**Task item:**
A word-for-word copy of all entries is required, without images.

..........

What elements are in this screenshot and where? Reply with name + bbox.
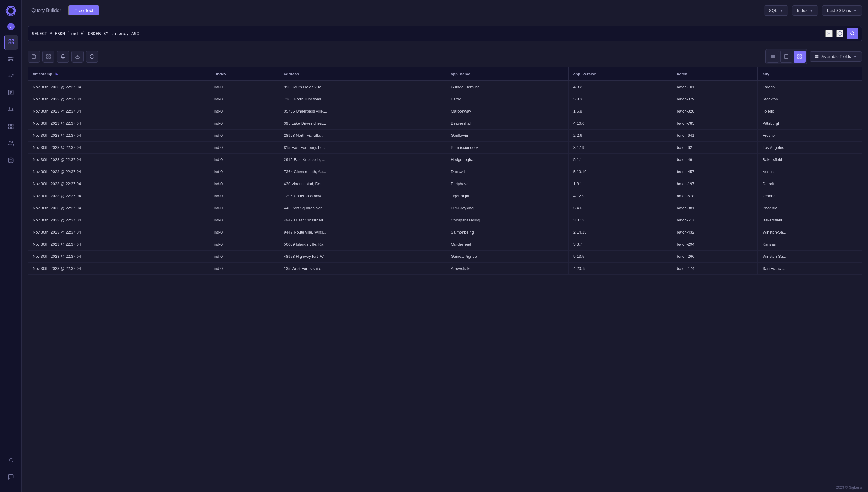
cell-address: 430 Viaduct stad, Detr... — [279, 178, 445, 190]
query-info-button[interactable] — [836, 30, 843, 37]
table-row[interactable]: Nov 30th, 2023 @ 22:37:04ind-09447 Route… — [28, 226, 862, 239]
sidebar-item-users[interactable] — [4, 137, 18, 151]
sidebar-item-dashboards[interactable] — [4, 120, 18, 134]
download-button[interactable] — [71, 51, 83, 63]
table-row[interactable]: Nov 30th, 2023 @ 22:37:04ind-056009 Isla… — [28, 239, 862, 250]
table-row[interactable]: Nov 30th, 2023 @ 22:37:04ind-07168 North… — [28, 93, 862, 105]
cell-address: 815 East Fort bury, Lo... — [279, 142, 445, 154]
run-query-button[interactable] — [847, 28, 858, 39]
query-input-row: SELECT * FROM `ind-0` ORDER BY latency A… — [28, 26, 862, 41]
list-view-button[interactable] — [767, 51, 779, 63]
svg-rect-3 — [9, 39, 11, 41]
table-row[interactable]: Nov 30th, 2023 @ 22:37:04ind-048978 High… — [28, 250, 862, 263]
cell-_index: ind-0 — [209, 263, 279, 275]
query-input[interactable]: SELECT * FROM `ind-0` ORDER BY latency A… — [32, 31, 825, 36]
col-header-city[interactable]: city — [757, 68, 862, 81]
footer-copyright: 2023 © SigLens — [836, 485, 862, 490]
index-dropdown[interactable]: Index ▼ — [792, 5, 818, 16]
cell-city: Detroit — [757, 178, 862, 190]
chat-icon — [8, 474, 14, 482]
col-header-batch[interactable]: batch — [672, 68, 757, 81]
results-table-container[interactable]: timestamp ⇅ _index address app_name app_… — [22, 68, 868, 483]
svg-rect-56 — [798, 55, 799, 56]
cell-timestamp: Nov 30th, 2023 @ 22:37:04 — [28, 81, 209, 93]
col-header-index[interactable]: _index — [209, 68, 279, 81]
create-alert-button[interactable] — [57, 51, 69, 63]
query-area: SELECT * FROM `ind-0` ORDER BY latency A… — [22, 21, 868, 46]
svg-rect-6 — [12, 42, 14, 44]
cell-address: 28998 North Via ville, ... — [279, 129, 445, 142]
table-row[interactable]: Nov 30th, 2023 @ 22:37:04ind-01296 Under… — [28, 190, 862, 202]
toolbar-right: Available Fields ▼ — [765, 49, 862, 64]
table-row[interactable]: Nov 30th, 2023 @ 22:37:04ind-07364 Glens… — [28, 166, 862, 178]
table-row[interactable]: Nov 30th, 2023 @ 22:37:04ind-035736 Unde… — [28, 105, 862, 117]
tab-query-builder[interactable]: Query Builder — [28, 6, 65, 15]
sql-dropdown[interactable]: SQL ▼ — [764, 5, 788, 16]
save-button[interactable] — [28, 51, 40, 63]
cell-timestamp: Nov 30th, 2023 @ 22:37:04 — [28, 129, 209, 142]
cell-_index: ind-0 — [209, 202, 279, 214]
table-row[interactable]: Nov 30th, 2023 @ 22:37:04ind-0430 Viaduc… — [28, 178, 862, 190]
cell-address: 135 West Fords shire, ... — [279, 263, 445, 275]
svg-rect-58 — [798, 57, 799, 58]
svg-point-8 — [8, 57, 9, 58]
svg-rect-22 — [8, 127, 10, 129]
table-row[interactable]: Nov 30th, 2023 @ 22:37:04ind-02915 East … — [28, 154, 862, 166]
cell-timestamp: Nov 30th, 2023 @ 22:37:04 — [28, 117, 209, 129]
available-fields-chevron-icon: ▼ — [853, 55, 857, 58]
sidebar-item-logs[interactable] — [4, 86, 18, 100]
cell-city: Toledo — [757, 105, 862, 117]
cell-address: 995 South Fields ville,... — [279, 81, 445, 93]
cell-app_version: 4.20.15 — [568, 263, 672, 275]
cell-city: Pittsburgh — [757, 117, 862, 129]
sidebar-item-search[interactable] — [4, 35, 18, 50]
cell-_index: ind-0 — [209, 142, 279, 154]
col-header-app-version[interactable]: app_version — [568, 68, 672, 81]
table-view-button[interactable] — [794, 51, 805, 63]
available-fields-button[interactable]: Available Fields ▼ — [810, 51, 862, 62]
col-header-address[interactable]: address — [279, 68, 445, 81]
sidebar-item-storage[interactable] — [4, 154, 18, 168]
sidebar-item-chat[interactable] — [4, 470, 18, 485]
cell-_index: ind-0 — [209, 214, 279, 226]
index-chevron-icon: ▼ — [810, 9, 813, 13]
col-header-timestamp[interactable]: timestamp ⇅ — [28, 68, 209, 81]
cell-_index: ind-0 — [209, 226, 279, 239]
split-view-button[interactable] — [780, 51, 792, 63]
table-row[interactable]: Nov 30th, 2023 @ 22:37:04ind-0815 East F… — [28, 142, 862, 154]
sidebar-item-theme[interactable] — [4, 453, 18, 468]
sidebar-expand-button[interactable]: › — [7, 23, 15, 30]
tab-free-text[interactable]: Free Text — [68, 5, 99, 16]
table-row[interactable]: Nov 30th, 2023 @ 22:37:04ind-0995 South … — [28, 81, 862, 93]
table-row[interactable]: Nov 30th, 2023 @ 22:37:04ind-028998 Nort… — [28, 129, 862, 142]
cell-app_name: Murderread — [445, 239, 568, 250]
sidebar-item-metrics[interactable] — [4, 69, 18, 83]
cell-batch: batch-881 — [672, 202, 757, 214]
cell-address: 9447 Route ville, Wins... — [279, 226, 445, 239]
clear-query-button[interactable] — [825, 30, 833, 37]
cell-batch: batch-101 — [672, 81, 757, 93]
sidebar-item-alerts[interactable] — [4, 103, 18, 117]
cell-timestamp: Nov 30th, 2023 @ 22:37:04 — [28, 250, 209, 263]
cell-app_version: 2.2.6 — [568, 129, 672, 142]
cell-app_version: 3.3.7 — [568, 239, 672, 250]
cell-batch: batch-432 — [672, 226, 757, 239]
svg-rect-45 — [49, 57, 50, 58]
cell-app_version: 5.4.6 — [568, 202, 672, 214]
table-row[interactable]: Nov 30th, 2023 @ 22:37:04ind-049478 East… — [28, 214, 862, 226]
cell-batch: batch-294 — [672, 239, 757, 250]
cell-_index: ind-0 — [209, 129, 279, 142]
table-row[interactable]: Nov 30th, 2023 @ 22:37:04ind-0443 Port S… — [28, 202, 862, 214]
col-header-app-name[interactable]: app_name — [445, 68, 568, 81]
dashboards-icon — [8, 123, 14, 131]
cell-app_name: Duckwill — [445, 166, 568, 178]
table-row[interactable]: Nov 30th, 2023 @ 22:37:04ind-0135 West F… — [28, 263, 862, 275]
cell-app_version: 2.14.13 — [568, 226, 672, 239]
table-row[interactable]: Nov 30th, 2023 @ 22:37:04ind-0395 Lake D… — [28, 117, 862, 129]
cell-app_name: Guinea Pigride — [445, 250, 568, 263]
svg-line-34 — [13, 458, 13, 458]
timerange-dropdown[interactable]: Last 30 Mins ▼ — [822, 5, 862, 16]
info-button[interactable] — [86, 51, 98, 63]
grid-view-button[interactable] — [42, 51, 54, 63]
sidebar-item-cluster[interactable] — [4, 52, 18, 67]
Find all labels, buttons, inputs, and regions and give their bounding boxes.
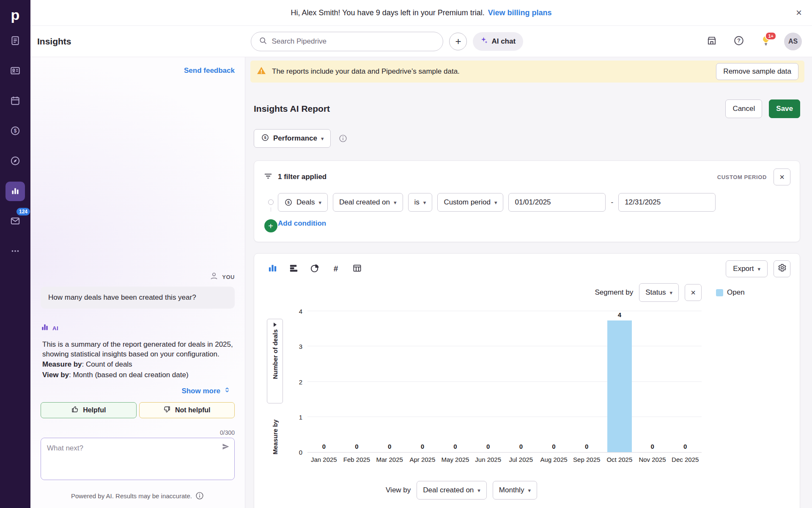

..........

**Written answer:**
What elements are in this screenshot and where? Reply with name + bbox.
cell-address: 430 Viaduct stad, Detr... — [279, 178, 445, 190]
query-info-button[interactable] — [836, 30, 843, 37]
table-row[interactable]: Nov 30th, 2023 @ 22:37:04ind-09447 Route… — [28, 226, 862, 239]
sidebar-item-users[interactable] — [4, 137, 18, 151]
sidebar-item-dashboards[interactable] — [4, 120, 18, 134]
download-button[interactable] — [71, 51, 83, 63]
table-row[interactable]: Nov 30th, 2023 @ 22:37:04ind-056009 Isla… — [28, 239, 862, 250]
table-row[interactable]: Nov 30th, 2023 @ 22:37:04ind-07168 North… — [28, 93, 862, 105]
cell-address: 815 East Fort bury, Lo... — [279, 142, 445, 154]
run-query-button[interactable] — [847, 28, 858, 39]
query-input-row: SELECT * FROM `ind-0` ORDER BY latency A… — [28, 26, 862, 41]
list-view-button[interactable] — [767, 51, 779, 63]
svg-rect-3 — [9, 39, 11, 41]
table-row[interactable]: Nov 30th, 2023 @ 22:37:04ind-048978 High… — [28, 250, 862, 263]
cell-_index: ind-0 — [209, 263, 279, 275]
query-input[interactable]: SELECT * FROM `ind-0` ORDER BY latency A… — [32, 31, 825, 36]
col-header-city[interactable]: city — [757, 68, 862, 81]
footer-copyright: 2023 © SigLens — [836, 485, 862, 490]
index-dropdown[interactable]: Index ▼ — [792, 5, 818, 16]
cell-city: Detroit — [757, 178, 862, 190]
chat-icon — [8, 474, 14, 482]
col-header-batch[interactable]: batch — [672, 68, 757, 81]
results-table-container[interactable]: timestamp ⇅ _index address app_name app_… — [22, 68, 868, 483]
svg-rect-56 — [798, 55, 799, 56]
cell-timestamp: Nov 30th, 2023 @ 22:37:04 — [28, 81, 209, 93]
col-header-index[interactable]: _index — [209, 68, 279, 81]
create-alert-button[interactable] — [57, 51, 69, 63]
query-area: SELECT * FROM `ind-0` ORDER BY latency A… — [22, 21, 868, 46]
svg-rect-6 — [12, 42, 14, 44]
cell-address: 28998 North Via ville, ... — [279, 129, 445, 142]
table-row[interactable]: Nov 30th, 2023 @ 22:37:04ind-01296 Under… — [28, 190, 862, 202]
toolbar-right: Available Fields ▼ — [765, 49, 862, 64]
table-row[interactable]: Nov 30th, 2023 @ 22:37:04ind-07364 Glens… — [28, 166, 862, 178]
table-row[interactable]: Nov 30th, 2023 @ 22:37:04ind-035736 Unde… — [28, 105, 862, 117]
tab-query-builder[interactable]: Query Builder — [28, 6, 65, 15]
sql-dropdown[interactable]: SQL ▼ — [764, 5, 788, 16]
save-button[interactable] — [28, 51, 40, 63]
cell-timestamp: Nov 30th, 2023 @ 22:37:04 — [28, 129, 209, 142]
cell-_index: ind-0 — [209, 202, 279, 214]
table-row[interactable]: Nov 30th, 2023 @ 22:37:04ind-0430 Viaduc… — [28, 178, 862, 190]
cell-address: 135 West Fords shire, ... — [279, 263, 445, 275]
svg-rect-58 — [798, 57, 799, 58]
svg-point-8 — [8, 57, 9, 58]
svg-rect-22 — [8, 127, 10, 129]
table-row[interactable]: Nov 30th, 2023 @ 22:37:04ind-02915 East … — [28, 154, 862, 166]
cell-timestamp: Nov 30th, 2023 @ 22:37:04 — [28, 117, 209, 129]
available-fields-chevron-icon: ▼ — [853, 55, 857, 58]
sidebar-item-logs[interactable] — [4, 86, 18, 100]
cell-city: Toledo — [757, 105, 862, 117]
cell-address: 995 South Fields ville,... — [279, 81, 445, 93]
cell-app_version: 4.20.15 — [568, 263, 672, 275]
cell-city: Pittsburgh — [757, 117, 862, 129]
sidebar-item-search[interactable] — [4, 35, 18, 50]
cell-_index: ind-0 — [209, 142, 279, 154]
col-header-app-version[interactable]: app_version — [568, 68, 672, 81]
table-view-button[interactable] — [794, 51, 805, 63]
available-fields-button[interactable]: Available Fields ▼ — [810, 51, 862, 62]
col-header-address[interactable]: address — [279, 68, 445, 81]
sidebar-item-storage[interactable] — [4, 154, 18, 168]
sidebar-item-chat[interactable] — [4, 470, 18, 485]
cell-_index: ind-0 — [209, 214, 279, 226]
index-chevron-icon: ▼ — [810, 9, 813, 13]
col-header-timestamp[interactable]: timestamp ⇅ — [28, 68, 209, 81]
cell-_index: ind-0 — [209, 226, 279, 239]
split-view-button[interactable] — [780, 51, 792, 63]
table-row[interactable]: Nov 30th, 2023 @ 22:37:04ind-0815 East F… — [28, 142, 862, 154]
sidebar-item-theme[interactable] — [4, 453, 18, 468]
sidebar-expand-button[interactable]: › — [7, 23, 15, 30]
tab-free-text[interactable]: Free Text — [68, 5, 99, 16]
table-row[interactable]: Nov 30th, 2023 @ 22:37:04ind-0995 South … — [28, 81, 862, 93]
table-row[interactable]: Nov 30th, 2023 @ 22:37:04ind-028998 Nort… — [28, 129, 862, 142]
cell-app_name: Murderread — [445, 239, 568, 250]
sidebar-item-metrics[interactable] — [4, 69, 18, 83]
cell-batch: batch-881 — [672, 202, 757, 214]
cell-address: 9447 Route ville, Wins... — [279, 226, 445, 239]
clear-query-button[interactable] — [825, 30, 833, 37]
cell-batch: batch-101 — [672, 81, 757, 93]
sidebar-item-alerts[interactable] — [4, 103, 18, 117]
cell-timestamp: Nov 30th, 2023 @ 22:37:04 — [28, 250, 209, 263]
cell-app_version: 2.2.6 — [568, 129, 672, 142]
cell-app_version: 3.3.7 — [568, 239, 672, 250]
cell-batch: batch-432 — [672, 226, 757, 239]
svg-rect-45 — [49, 57, 50, 58]
cell-app_version: 5.4.6 — [568, 202, 672, 214]
table-row[interactable]: Nov 30th, 2023 @ 22:37:04ind-049478 East… — [28, 214, 862, 226]
cell-batch: batch-294 — [672, 239, 757, 250]
cell-_index: ind-0 — [209, 129, 279, 142]
table-row[interactable]: Nov 30th, 2023 @ 22:37:04ind-0443 Port S… — [28, 202, 862, 214]
col-header-app-name[interactable]: app_name — [445, 68, 568, 81]
dashboards-icon — [8, 123, 14, 131]
cell-app_name: Duckwill — [445, 166, 568, 178]
table-row[interactable]: Nov 30th, 2023 @ 22:37:04ind-0135 West F… — [28, 263, 862, 275]
cell-app_version: 2.14.13 — [568, 226, 672, 239]
table-row[interactable]: Nov 30th, 2023 @ 22:37:04ind-0395 Lake D… — [28, 117, 862, 129]
cell-app_name: Guinea Pigride — [445, 250, 568, 263]
svg-line-34 — [13, 458, 13, 458]
timerange-dropdown[interactable]: Last 30 Mins ▼ — [822, 5, 862, 16]
info-button[interactable] — [86, 51, 98, 63]
grid-view-button[interactable] — [42, 51, 54, 63]
sidebar-item-cluster[interactable] — [4, 52, 18, 67]
Find all labels, buttons, inputs, and regions and give their bounding boxes.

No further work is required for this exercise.